French President Emmanuel Macron urged “compatriots” in New Caledonia to forge a common future on Tuesday during a landmark visit, more than a year after the overseas territory’s disputed vote to remain part of France.

Macron faces a significant challenge charting an acceptable path for both French loyalists and the pro-independence, indigenous Kanaks who widely boycotted the December 2021 referendum and rejected its result.

“It is not a full stop, it is a semi-colon”, Macron said after a string of three independence referendums over the past five years, all of which rejected independence from France.

He held out the prospect of a “slow, humble, demanding” process to build a “shared history” for New Caledonia through a process of “truth and reconciliation”.

In separate remarks to French television, the president stressed that the series of referendums was “unprecedented”

“The choice that was expressed was to stay in France and the Republic,” he stressed, on his first visit to New Caledonia in five years.

“I am with our compatriots during these days to define together the basis for this new path, of this new project for the future of New Caledonia — respectful of its identity, of its history but in the light of the choice that has been made.”
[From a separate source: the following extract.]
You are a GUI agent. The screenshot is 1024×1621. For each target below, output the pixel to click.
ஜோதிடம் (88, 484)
Pro-independence campaigners had boycotted the third independence referendum arguing a fair campaign was impossible during the Covid-19 pandemic.

The vote outcome has fed ethnic tensions, with the poorer indigenous Kanak community generally favouring independence over the wealthier white community.
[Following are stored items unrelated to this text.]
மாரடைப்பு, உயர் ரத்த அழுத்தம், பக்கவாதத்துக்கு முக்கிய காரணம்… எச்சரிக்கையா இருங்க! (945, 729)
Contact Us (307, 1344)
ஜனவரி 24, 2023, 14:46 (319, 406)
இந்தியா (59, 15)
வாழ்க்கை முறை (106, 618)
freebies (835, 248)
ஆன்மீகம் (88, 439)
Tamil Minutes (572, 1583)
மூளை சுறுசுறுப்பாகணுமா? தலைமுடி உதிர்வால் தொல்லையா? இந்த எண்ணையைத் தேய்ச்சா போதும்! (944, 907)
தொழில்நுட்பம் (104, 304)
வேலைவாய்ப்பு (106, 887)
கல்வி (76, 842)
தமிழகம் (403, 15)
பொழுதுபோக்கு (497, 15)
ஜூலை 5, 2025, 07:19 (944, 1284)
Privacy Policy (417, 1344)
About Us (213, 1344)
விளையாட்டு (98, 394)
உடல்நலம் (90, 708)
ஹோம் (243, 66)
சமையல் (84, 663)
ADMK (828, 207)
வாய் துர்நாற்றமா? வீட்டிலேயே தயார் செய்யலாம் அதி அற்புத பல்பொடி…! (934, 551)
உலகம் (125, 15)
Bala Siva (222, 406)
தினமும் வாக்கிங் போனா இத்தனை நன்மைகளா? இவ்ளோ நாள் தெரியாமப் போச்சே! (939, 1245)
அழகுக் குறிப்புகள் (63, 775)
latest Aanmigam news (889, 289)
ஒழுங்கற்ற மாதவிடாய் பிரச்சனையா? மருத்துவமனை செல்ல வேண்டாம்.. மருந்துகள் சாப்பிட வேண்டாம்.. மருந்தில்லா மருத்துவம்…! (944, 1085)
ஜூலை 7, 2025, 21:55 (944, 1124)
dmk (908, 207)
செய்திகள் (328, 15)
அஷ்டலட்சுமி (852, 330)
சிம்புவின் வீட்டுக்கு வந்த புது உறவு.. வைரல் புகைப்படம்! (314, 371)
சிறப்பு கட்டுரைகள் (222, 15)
Macron, who attended a French military display in the capital Noumea, is also seeking to reassert his country’s importance in the Pacific region, where China and the United States are vying for influence but where France has territories such as New Caledonia and French Polynesia.

He has had to reassemble a French strategy in the region since Australia in 2021 tore up a deal for France to provide build a fleet of diesel-powered submarines, opting instead for US and British-built nuclear-powered vessels.

France has nearly 1.5 million citizens in the Asia-Pacific through its various territories, as well as several thousand troops including 1,600 in New Caledonia, Macron said, describing a region in “tension” as China and the United States expand their footprints.

After his first stop in New Caledonia, Macron is to make the first visits by a sitting French president to Vanuatu and Papua New Guinea, where he is expected to lay out a “French alternative” for the region.